LycorisQ is a neat reinforcement learning framework based on LycorisNet.
- Universal and practical.
- Q network automation design.
- End to end.
The project is based on LycorisNet, and the installation of LycorisNet can be found here.
pip install LycorisQ
The APIs provided by Agent (from LycorisQ import Agent
):
Function | Description | Inputs | Returns |
---|---|---|---|
Agent(config) | Constructor. | config: The configuration information, including 11 configuration fields. | An object of the class Agent. |
train(data) | Sampling data from the sample pool to train the neural network. | data: Each input data has 5 dimensions, which are action, reward, current_state, next_state, and done. | |
evaluate(data) | Input observation to evaluate the corresponding strategy. | data: Observation.
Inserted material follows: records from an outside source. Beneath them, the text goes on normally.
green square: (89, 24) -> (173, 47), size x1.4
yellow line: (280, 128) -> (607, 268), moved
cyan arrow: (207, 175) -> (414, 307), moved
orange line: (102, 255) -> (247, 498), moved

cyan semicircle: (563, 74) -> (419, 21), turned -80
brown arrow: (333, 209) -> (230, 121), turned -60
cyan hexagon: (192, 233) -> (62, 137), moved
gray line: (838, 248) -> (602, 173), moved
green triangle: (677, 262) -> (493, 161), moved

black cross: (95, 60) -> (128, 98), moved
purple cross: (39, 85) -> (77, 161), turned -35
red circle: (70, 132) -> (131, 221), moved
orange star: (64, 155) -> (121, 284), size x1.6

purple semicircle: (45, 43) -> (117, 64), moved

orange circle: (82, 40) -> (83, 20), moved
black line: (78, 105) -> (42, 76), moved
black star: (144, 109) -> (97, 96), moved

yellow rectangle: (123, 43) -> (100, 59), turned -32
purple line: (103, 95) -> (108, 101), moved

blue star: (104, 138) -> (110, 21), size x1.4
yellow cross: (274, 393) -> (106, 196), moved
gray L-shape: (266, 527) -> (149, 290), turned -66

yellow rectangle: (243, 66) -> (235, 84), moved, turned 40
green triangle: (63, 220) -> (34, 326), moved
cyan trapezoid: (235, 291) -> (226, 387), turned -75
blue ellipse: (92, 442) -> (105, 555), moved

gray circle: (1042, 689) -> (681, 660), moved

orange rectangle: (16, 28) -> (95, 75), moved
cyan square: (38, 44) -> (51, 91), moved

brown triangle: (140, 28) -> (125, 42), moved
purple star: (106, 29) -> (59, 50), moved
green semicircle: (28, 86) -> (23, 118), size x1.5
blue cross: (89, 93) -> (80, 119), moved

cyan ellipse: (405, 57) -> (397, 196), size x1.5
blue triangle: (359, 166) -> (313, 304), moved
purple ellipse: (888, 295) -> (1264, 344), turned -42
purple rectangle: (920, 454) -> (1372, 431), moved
Environmental information. | The scores corresponding to the actions, in the form of a list. |
save(path1, path2) | Save the model and related configurations. | path1: The path to store the model. path2: The path to store the configurations. |
|
@staticmethod load(path1, path2) |
Import pre-trained models and related configurations. | path1: The path to import the model. path2: The path to import the configurations. |
|
set_config(config) | Set the configuration information of Agent. | config: The configuration information, including 11 configuration fields. | |
set_lr(learning_rate) | Set the learning rate of the neural network. | learning_rate: The learning rate of the neural network. | |
set_workers(workers) | Set the number of worker threads to train the model. | workers: The number of worker threads. | |
@staticmethod version() |
Returns the version information of Agent. |
Configurable fields:
Field | Description | Default |
---|---|---|
capacity | Capacity of LycorisNet. | |
state_dim | Dimension of the state. | |
action_dim | Dimension of the action. | |
nodes | The number of hidden nodes added for each neural network. | |
connections | The number of connections added for each neural network. | |
depths | Total layers of each neural network. | |
batch_size | Batch size. | |
memory | The capacity of the sample pool. | |
evolution | Number of LycorisNet evolutions. | 0 |
verbose | Whether to output intermediate information. | False |
gamma | A parameter in Q-learning. | 0.9 |
- CartPole
- MountainCar
- More examples will be released in the future.
LycorisQ is released under the LGPL-3.0 license. By using, distributing, or contributing to this project, you agree to the terms and conditions of this license.